マウスSynAの受容体は、マウスLy6eである。ヒトLy6eがいずれかのシンシチンの受容体であるかどうかは不明である。結果は、ヒトLy6e受容体発現mRNAレベルとLV-SynAによる形質導入の間に相関関係はないことを示している(図11)。結腸癌細胞であるHCT116はhLy6e mRNAを発現するが、形質導入されない。Raji細胞はヒトLy6e-mRNAを発現しないが、形質導入され得る。

Claims

シンシチンタンパク質で偽型化されたレンチウイルスベクター粒子にパッケージングされた、少なくとも1つの治療のための目的とする遺伝子を含む、肺疾患の予防及び/又は治療において使用するための、肺組織を標的とする医薬組成物。
シンシチンタンパク質が、ヒト又はマウスシンシチンである、請求項1に記載の医薬組成物。
シンシチンが、ヒトシンシチン1、ヒトシンシチン2、マウスシンシチンA及びマウスシンシチンBからなる群から選択される、請求項2に記載の医薬組成物。
治療のための目的とする遺伝子が、治療的遺伝子；治療的抗体又は抗体断片及びゲノム編集酵素等の治療的タンパク質又はペプチドをコードする遺伝子；並びに干渉RNA、ゲノム編集のためのガイドRNA及びエクソンスキップすることができるアンチセンスRNA等の治療的RNAをコードする遺伝子からなる群から選択される、請求項1から3のいずれか一項に記載の医薬組成物。

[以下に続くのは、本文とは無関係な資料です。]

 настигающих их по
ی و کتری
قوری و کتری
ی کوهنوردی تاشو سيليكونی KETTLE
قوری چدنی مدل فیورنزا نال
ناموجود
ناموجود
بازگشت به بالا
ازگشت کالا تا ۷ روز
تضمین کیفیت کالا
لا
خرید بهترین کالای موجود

肺疾患が、肺に影響を与える遺伝性疾患;肺に影響を与える感染症;肺の炎症性疾患又は自己免疫疾患、喘息、慢性閉塞性肺疾患、肺線維症、肺浮腫、肺気腫又は肺高血圧、急性呼吸促迫症候群、塵肺症、間質性肺疾患又はびまん性実質性肺疾患、肺移植拒絶反応の予防並びに新生児及び未熟児における肺の障害又は疾患の予防からなる群から選択される、請求項1から4のいずれか一項に記載の医薬組成物。

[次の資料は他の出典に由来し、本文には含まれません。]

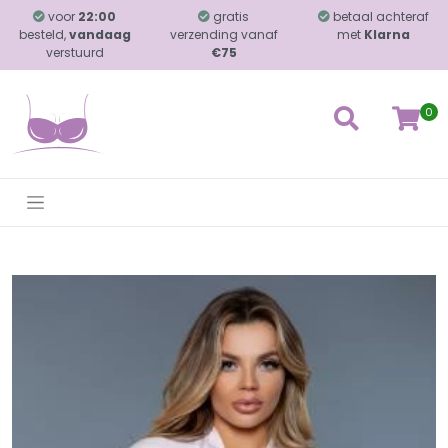
voor
22:00
gratis
betaal achteraf
besteld,
vandaag
verzending vanaf
met
Klarna
verstuurd
€75
0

肺疾患の遺伝子療法に使用するための、請求項1から5のいずれか一項に記載の医薬組成物。
目的とする遺伝子が、SERPINA3、SERPINA1、MMP、特にMMP1、MMP2及びMMP9、CFTR、SFTPB、SFTPC、ABCA3、CSF2RA、TERT、TERC、SFTPA2、SLC34A2、DKC1、TERC、TERT、TINF2、NF1、TSC1、FLCN、STAT3、HPS1、GBA、SMPD1、SLC7A7、SMAD9、KCNK3並びにCAV1遺伝子からなる群から選択される、請求項１から6のいずれか一項に記載の医薬組成物。
注射、吸入又は気管支肺胞洗浄による投与のための、請求項1から7のいずれか一項に記載の医薬組成物。
目的とする遺伝子が、干渉RNA、ゲノム編集のためのガイドRNA及びエクソンスキップすることができるアンチセンスRNA等の治療的RNAをコードし、前記治療的RNAが、SERPINA3、SERPINA1、MMP、特にMMP1、MMP2及びMMP9、CFTR、SFTPB、SFTPC、ABCA3、CSF2RA、TERT、TERC、SFTPA2、SLC34A2、DKC1、TERC、TERT、TINF2、NF1、TSC1、FLCN、STAT3、HPS1、GBA、SMPD1、SLC7A7、SMAD9、KCNK3並びにCAV1遺伝子からなる群から選択される遺伝子を標的とする、請求項1から8のいずれか一項に記載の医薬組成物。